| name | famou-data-analysis |
| description | A data analysis skill for understanding datasets, analyzing data, building data processing pipelines, and summarizing analytical results. Use this skill when the user mentions "analyze data", "data processing", "data exploration", "statistical analysis", "data cleaning", "data summarization", "create a data report", "understand this dataset", or "take a look at this CSV/Excel/dataset". Even if the user simply says "help me look at this data" or "analyze this", trigger this skill whenever the context involves a data file or dataset.
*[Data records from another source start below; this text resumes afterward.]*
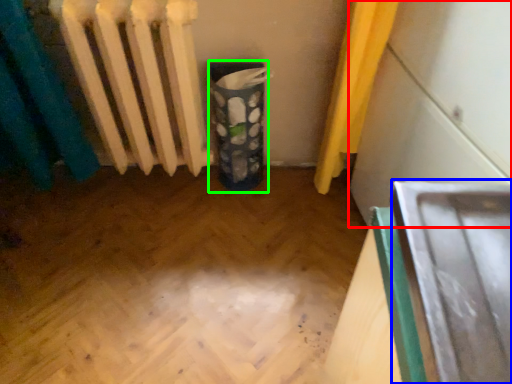 Question: Which object is the closest to the wide (highlighted by a red box)? Choose among these: wide (highlighted by a blue box) or recycling bin (highlighted by a green box).

Choices:
 (A) wide
 (B) recycling bin

Answer: (B) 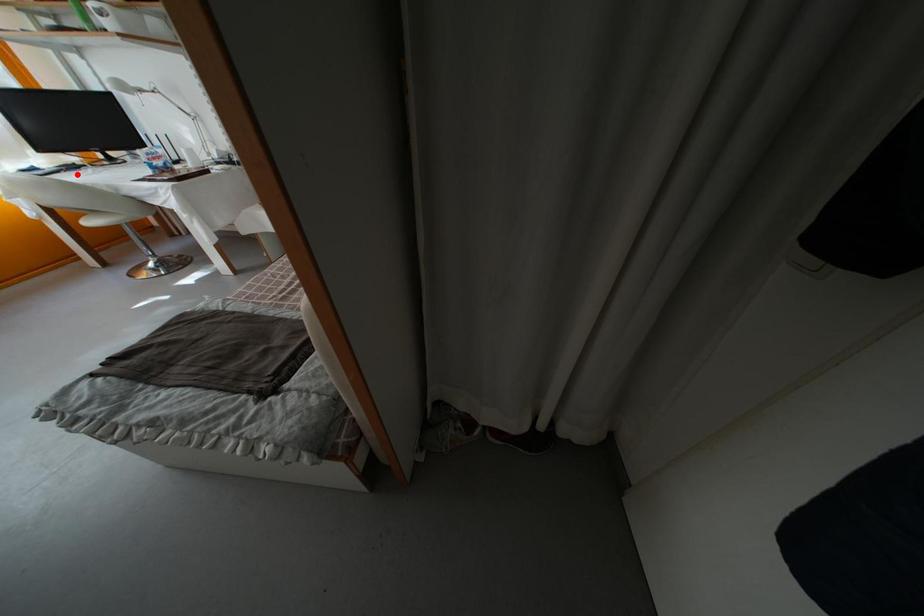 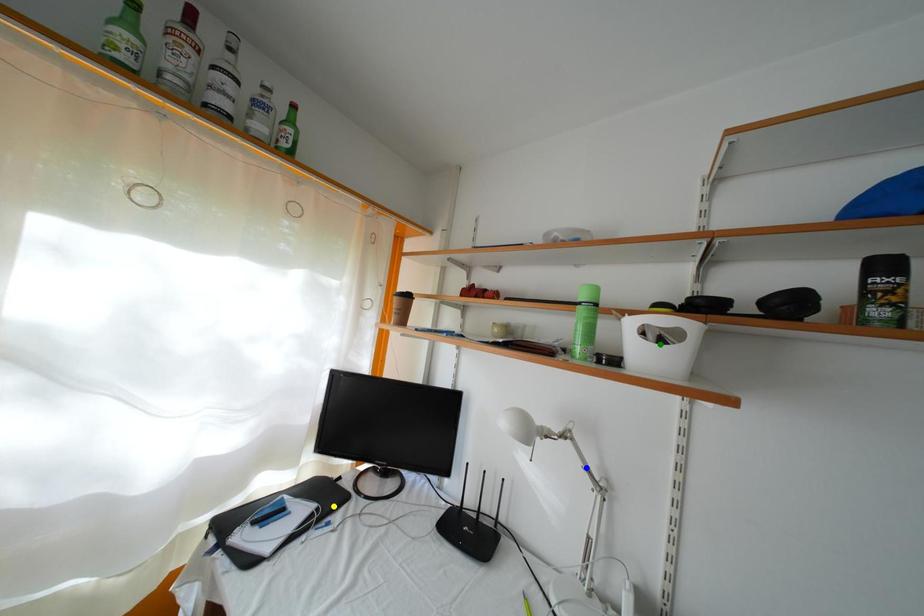 Question: I am providing you with two images of the same scene from different viewpoints. A red point is marked on the first image. You are given multiple points on the second image. Which point in image 2 is actually the same real-world point as the red point in image 1?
Also invoke this skill if data analysis is required during Famou problem definition. |
| metadata | {"author":"famou-group","version":"2.0"} |
Data Analysis Skill
Analysis Goals
The core objectives of a data analysis task are:
- Understand the data: Clarify what the data is, where it comes from, and what business meaning it carries — not just read the file
- Assess data quality: Identify missing values, duplicates, anomalies, and formatting inconsistencies; evaluate data trustworthiness
- Discover patterns and insights: Use statistics and exploration to surface meaningful patterns, trends, anomalies, and correlations
- Design a processing pipeline: Based on the actual data issues, design a reproducible and well-reasoned cleaning and transformation plan
- Summarize findings: Deliver conclusions in clear, business-relevant language — not just a pile of statistics
Constraints
Always follow these constraints throughout the analysis:
- Do not modify raw data without permission: Always inform the user and explain the reason before performing any cleaning or transformation
- Do not over-assume data meaning: When column names are unclear, ask the user for clarification rather than guessing
- Do not ignore data quality issues: Anomalies, missing values, and inconsistencies must be explicitly flagged — never silently worked around
- Do not rigidly apply a fixed pipeline: Data formats vary widely; adapt the analysis approach to the actual situation
- Do not stray from the user's goal: Always keep the analysis depth and direction anchored to "what problem is the user trying to solve"
Best Practices
Understand first, then act
After receiving data, prioritize understanding the context: What is the business scenario? What is the user's analytical goal? This determines which columns matter, what counts as "anomalous", and how to handle missing values.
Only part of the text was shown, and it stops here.